Gongol.com Archives: April 2024

Brian Gongol


April 7, 2024

News Big game energy

For the entire history of mass media up until now, the default order has always been to report men's sports first and women's sports second (if at all). With the exceptional popularity of the University of Iowa's women's basketball team, we may be witnessing the beginning of the end of that order. ■ Iowa's tournament games have beaten the ratings for almost all professional sports in the past year -- including the World Series and the NBA Finals. That's an exceptional turn of events. ■ It speaks to the indisputably transformative talent on display, of course. Yet it also points to the fact that when we want to see changes in the world, it's not enough to assume that money is the only element that matters. ■ Funding will always matter, but people's willingness to apply and refine their own skills do, too. But there is also the wholly unquantifiable element of human energy: Call it drive, will, momentum, spark, or something else, there's a characteristic that breaks the inertia of inaction and pushes people to do better. ■ Women athletes have been demonstrating terrific skill for decades. But the requisite energy is showing up in unprecedented ways. The world's most dominant individual athlete is the incredible Simone Biles. Women's wrestling is the fastest-growing sport in high schools. And the most-recognized player in college basketball is Iowa's Caitlin Clark (and there are two other women among the top five). The energy is on the side of reshuffling the old order.

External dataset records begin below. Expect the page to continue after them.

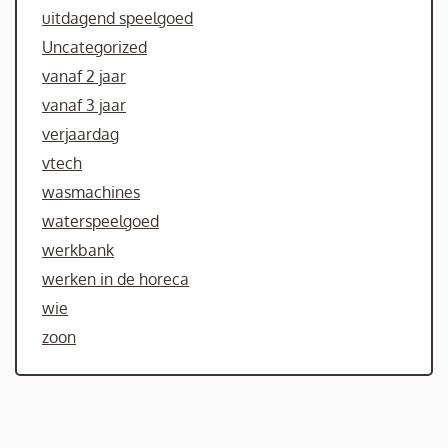
uitdagend speelgoed
Uncategorized
vanaf 2 jaar
vanaf 3 jaar
verjaardag
vtech
wasmachines
waterspeelgoed
werkbank
werken in de horeca
wie
zoon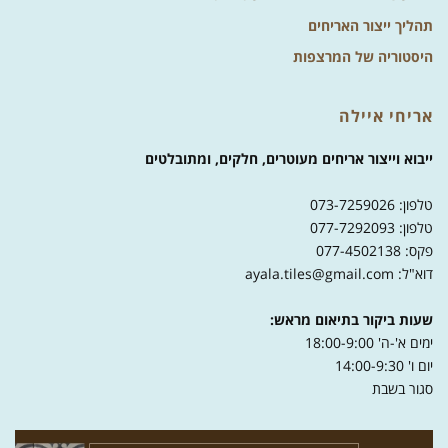
תהליך ייצור האריחים
היסטוריה של המרצפות
אריחי איילה
ייבוא וייצור אריחים מעוטרים, חלקים, ומתובלטים
טלפון: 073-7259026
טלפון: 077-7292093
פקס: 077-4502138
דוא"ל: ayala.tiles@gmail.com
שעות ביקור בתיאום מראש:
ימים א'-ה' 18:00-9:00
יום ו' 14:00-9:30
סגור בשבת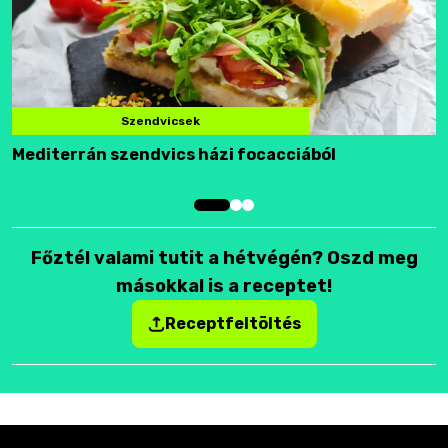
Szendvicsek
Mediterrán szendvics házi focacciából
F
Főztél valami tutit a hétvégén? Oszd meg
másokkal is a receptet!
Receptfeltöltés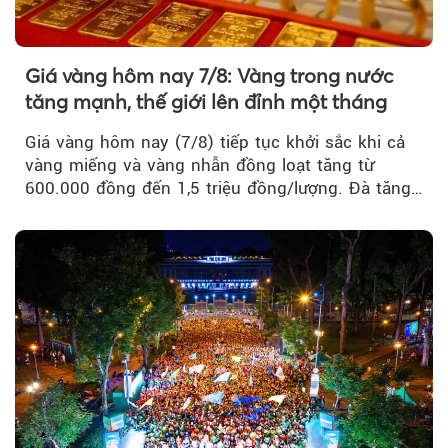
Giá vàng hôm nay 7/8: Vàng trong nước
tăng mạnh, thế giới lên đỉnh một tháng
Giá vàng hôm nay (7/8) tiếp tục khởi sắc khi cả
vàng miếng và vàng nhẫn đồng loạt tăng từ
600.000 đồng đến 1,5 triệu đồng/lượng. Đà tăng
của thị trường trong nước được hỗ trợ bởi giá
vàng thế giới bứt phá lên mức cao nhất trong
một tháng.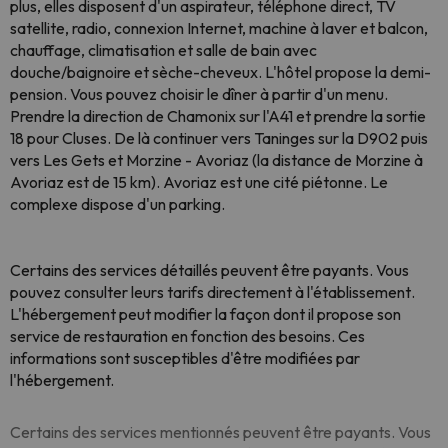
plus, elles disposent d'un aspirateur, téléphone direct, TV
satellite, radio, connexion Internet, machine à laver et balcon,
chauffage, climatisation et salle de bain avec
douche/baignoire et sèche-cheveux. L'hôtel propose la demi-
pension. Vous pouvez choisir le dîner à partir d'un menu.
Prendre la direction de Chamonix sur l'A41 et prendre la sortie
18 pour Cluses. De là continuer vers Taninges sur la D902 puis
vers Les Gets et Morzine - Avoriaz (la distance de Morzine à
Avoriaz est de 15 km). Avoriaz est une cité piétonne. Le
complexe dispose d'un parking.
Certains des services détaillés peuvent être payants. Vous
pouvez consulter leurs tarifs directement à l'établissement
.
L'hébergement peut modifier la façon dont il propose son
service de restauration en fonction des besoins. Ces
informations sont susceptibles d'être modifiées par
l'hébergement.
Certains des services mentionnés peuvent être payants. Vous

Health Smaller families and tougher care choices

Japan is finding itself in a demographic trouble spot, with a labor market that is almost entirely employed, but a shrinking population of working-age people. The country's overall population is shrinking at a -0.41% annual rate, and the country has roughly one retiree for every two people of working age. ■ The United States is more youthful in many ways (with a ratio of about half as many retirees to working-age people, for example), but we're at risk of some similar hazards. Our birth rate isn't very high, and without our comparatively high rate of incoming migration, we could be facing a pretty alarming set of figures, too. ■ What's worth noting is that while much of the attention to birth and immigration rates tends to focus on the labor market, the consequences are no less important for the basic aspects of old-age care. Large families have traditionally been a source of social security (in the generic sense), and considerably smaller families will have to deal with their elders in different ways than in the past. ■ This could, paradoxically, make extended-family relations more important than when families tended to be much larger. We cannot just assume that there will be enough workers to adequately staff retirement homes, or that the funding will be readily available to outsource that care. ■ One in five families with children are raising lone offspring. That's bound to have consequences down the line, when care decisions (and other choices) have to be made on behalf of elderly relatives. It's not unlikely that nieces and nephews will end up caring for aunts and uncles, or that cousins will need to step in as de-facto brothers and sisters for one another, far more often than was the case when US households used to average nearly 6 people. ■ These are the factors that don't get captured in reports on workforce alone, and they're masked as well when immigration matters so heavily to net population growth. Japan may be well ahead of the United States in the changing tide of big-country population figures, but it's important to note some of the vital ways in which we're already likely to experience parallel trends. There are only so many ways in which robots will be able to "care" for us in the future.